Nous avons eu de très agréables surprises du côté des receveurs. Premièrement, que dire de M. Gros Jeu, Jake Wieneke? Ce gars est sorti de nulle part est s’est imposé comme celui qui pouvait sortir de l’ombre lorsque l’équipe en avait besoin. À un certain moment, il avait 4 touchés en 9 réceptions, et on ne parle pas des deuxièmes essais convertis grâce à ses excellentes mains. Wieneke est un joueur d’avenir et il a montré l’éventail de ses qualités. Imaginez lorsqu’il progressera encore. On a aussi assisté à l’éclosion réelle de Eugene Lewis. Ce dernier a toujours laissé poindre qu’il serait un bon receveur, mais il a consolidé cette saison les espoirs fondés en lui. Receveur intelligent et combatif, Lewis est maintenant un joueur que les équipes s’arracheront lorsqu’il deviendra agent libre. Il a révélé cette saison ce que je lui avais annoncé il y a 2 ans à Toronto, après la débandade contre Ray et sa troupe. Je suis déçu pour Cunningham qui était parti pour une autre belle saison. Moins constant que Lewis mais plus physique que ce dernier, Cunningham demeurait un joueur à surveiller. Son absence a toutefois permis à d’autre de s’illustrer. Je pense à Posey et Bray. Posey a été au cœur de nombre de jeux importants, signe qu’il fait ses tracés avec intelligence et que ses mains sont fiables. La fin de sa saison n’a jamais été vraiment comblée, ni par Absher, ni par Matthews. Bray est finalement le type de receveur qui a manqué aux Alouettes depuis longtemps. Un receveur rapide qui sait se libérer et attraper des ballons dans des situations de couverture serrée. Il a quelque fois échappé des ballons qu’il aurait dû attraper, mais l’ensemble de son œuvre est positif. Félix Faubert-Lussier n’a pas mal fait, mais il a encore à peaufiner son métier. Il me fait penser à Jean-Christophe Beaulieu à ses débuts. Nous verrons s’il pourra réussir à conserver sa place dans la prochaine saison.
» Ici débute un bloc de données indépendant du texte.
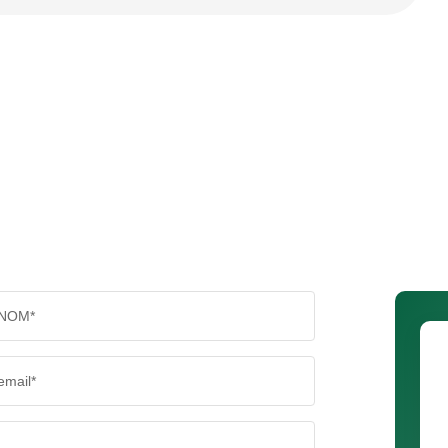
NOM*
email*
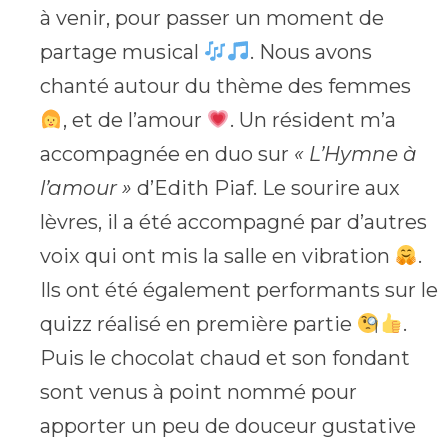
à venir, pour passer un moment de
partage musical
. Nous avons
chanté autour du thème des femmes
, et de l’amour
. Un résident m’a
accompagnée en duo sur
« L’Hymne à
l’amour »
d’Edith Piaf. Le sourire aux
lèvres, il a été accompagné par d’autres
voix qui ont mis la salle en vibration
.
Ils ont été également performants sur le
quizz réalisé en première partie
.
Puis le chocolat chaud et son fondant
sont venus à point nommé pour
apporter un peu de douceur gustative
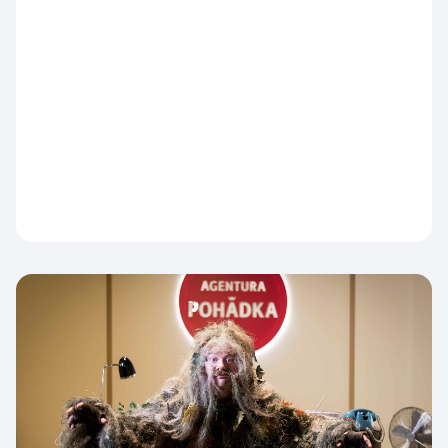
Česká televize nabídne od 10. srpna přímé
přenosy z evropských a světových šampionátů i
domácích soutěží. Diváky jimi provede
kontinuální studio ČT sport, které během celého
dne nabídne aktuální výsledky, nejdůležitější
momenty, reportáže, rozhovory i komentáře
expertů.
Il ressort de ceci que les Alouettes ont enfin de quoi bâtir à l’attaque, chose que nous n’avons pas vu depuis une dynastie. Ceci a grandement contribué au regain d’intérêt du public dans la formation montréalaise et il est à souhaiter que ce ne soit que le début d’une belle progression, comme celle des Bou! Bombers il y a 2 saisons.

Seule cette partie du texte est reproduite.